Applying the well-settled principles laid down by this court we proceed to examine whether the Accused can be convicted of an offense under section 302 with the aid of Section 149 IPC. As per Section 141 IPC, an assembly of five or more persons is designated an unlawful assembly if the common object of the persons composing that assembly is to commit an offense mentioned therein. Guidance is supplied by this Court regarding the requirement of examining the circumstances in which the incident occurred, the weapons used and the conduct of the accused during the course of the incident.
In Lalaji v State of Uttar Pradesh [(1989) 1 SCC 437 at 8] this court held that: “The common object of the assembly must be one of the five objects mentioned in Section 141 IPC. The common object of the unlawful assembly can be gathered from the nature of the assembly, arms used by them and the behavior of the assembly at or before the scene of occurrence. It is an inference to be deduced from the facts and circumstances of each case.”

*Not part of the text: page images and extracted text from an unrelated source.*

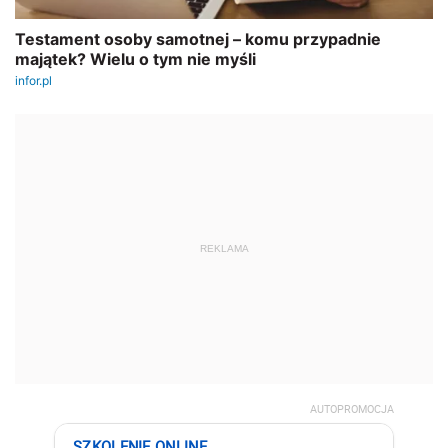
REKLAMA
AUTOPROMOCJA
SZKOLENIE ONLINE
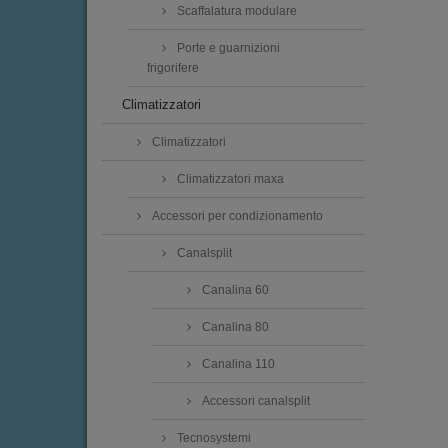
Scaffalatura modulare
Porte e guarnizioni
frigorifere
Climatizzatori
Climatizzatori
Climatizzatori maxa
Accessori per condizionamento
Canalsplit
Canalina 60
Canalina 80
Canalina 110
Accessori canalsplit
Tecnosystemi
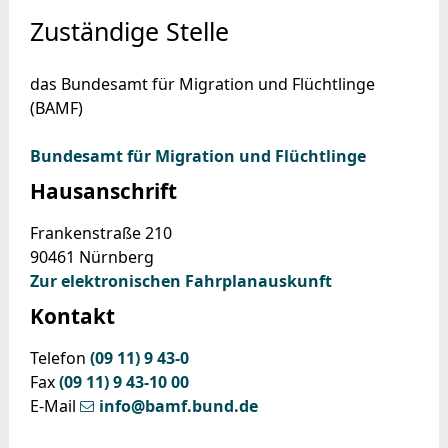
Zuständige Stelle
das Bundesamt für Migration und Flüchtlinge
(BAMF)
Bundesamt für Migration und Flüchtlinge
Hausanschrift
Frankenstraße 210
90461
Nürnberg
Zur elektronischen Fahrplanauskunft
Kontakt
Telefon
(09
11) 9
43-0
Fax
(09
11) 9
43-10
00
E-Mail
info@bamf.bund.de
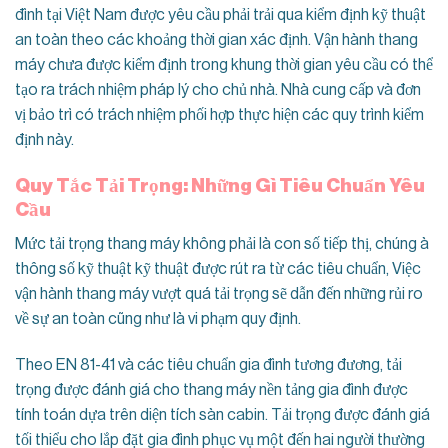
đình tại Việt Nam được yêu cầu phải trải qua kiểm định kỹ thuật
an toàn theo các khoảng thời gian xác định. Vận hành thang
máy chưa được kiểm định trong khung thời gian yêu cầu có thể
tạo ra trách nhiệm pháp lý cho chủ nhà. Nhà cung cấp và đơn
vị bảo trì có trách nhiệm phối hợp thực hiện các quy trình kiểm
định này.
Quy Tắc Tải Trọng: Những Gì Tiêu Chuẩn Yêu
Cầu
Mức tải trọng thang máy không phải là con số tiếp thị, chúng à
thông số kỹ thuật kỹ thuật được rút ra từ các tiêu chuẩn, Việc
vận hành thang máy vượt quá tải trọng sẽ dẫn đến những rủi ro
về sự an toàn cũng như là vi phạm quy định.
Theo EN 81-41 và các tiêu chuẩn gia đình tương đương, tải
trọng được đánh giá cho thang máy nền tảng gia đình được
tính toán dựa trên diện tích sàn cabin. Tải trọng được đánh giá
tối thiểu cho lắp đặt gia đình phục vụ một đến hai người thường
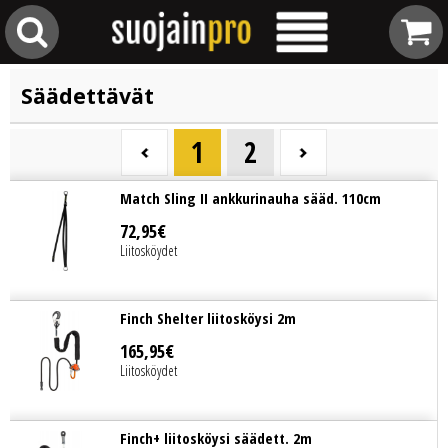
Säädettävät
1
2
Match Sling II ankkurinauha sääd. 110cm
72
,
95
€
Liitosköydet
Finch Shelter liitosköysi 2m
165
,
95
€
Liitosköydet
Finch+ liitosköysi säädett. 2m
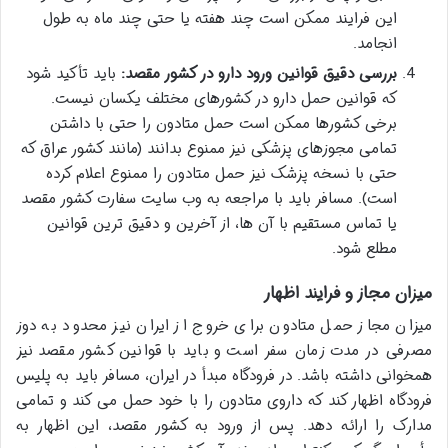
این فرایند ممکن است چند هفته یا حتی چند ماه به طول
انجامد.
بررسی دقیق قوانین ورود دارو در کشور مقصد:
باید تأکید شود
که قوانین حمل دارو در کشورهای مختلف یکسان نیست.
برخی کشورها ممکن است حمل متادون را حتی با داشتن
تمامی مجوزهای پزشکی نیز ممنوع بدانند (مانند کشور عراق که
حتی با نسخه پزشک نیز حمل متادون را ممنوع اعلام کرده
است). مسافر باید با مراجعه به وب سایت سفارت کشور مقصد
یا تماس مستقیم با آن ها، از آخرین و دقیق ترین قوانین
مطلع شود.
میزان مجاز و فرایند اظهار
میزان مجاز حمل متادون برای خروج از ایران نیز محدود به دوز
مصرفی در مدت زمان سفر است و باید با قوانین کشور مقصد نیز
همخوانی داشته باشد. در فرودگاه مبدأ در ایران، مسافر باید به پلیس
فرودگاه اظهار کند که داروی متادون را با خود حمل می کند و تمامی
مدارک را ارائه دهد. پس از ورود به کشور مقصد، این اظهار به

Verdict in 2017 Najabhai Case
“It is no more res Integra that a finding of the commission of the offense under Section 326 (Voluntarily Causing Grievous Hurt by Dangerous Weapons or means) read with Section 149 can be recorded against members of an unlawful assembly even if it is established that the offense under Section 302 was committed by one member of such assembly. (Shambhu Nath Singh and Ors v. State of BiharAIR 1960 SC 725 | 1960 Cri LJ 144 at 6 and 7) The High Court found that the conviction of the accused under section 302 read with 149 IPC cannot be upheld as there was neither an unlawful assembly nor a common object to cause death. The High Court miserably failed to consider the facts and circumstances of the case before coming to such conclusion. Section 149 IPC does not become inapplicable in all situations where there is a cross-case by the accused. The High Court ought to have taken note of the acquittal of the Appellant and others in the said cross case on 24.06.2003. The judgment of the High Court was delivered on 29.07.2009 by which date there was no cross case pending against the Appellants. Recording a finding of acquittal without reappreciation of evidence by the Appellate Court would result in a flagrant miscarriage of justice and that is exactly what happened in this case.”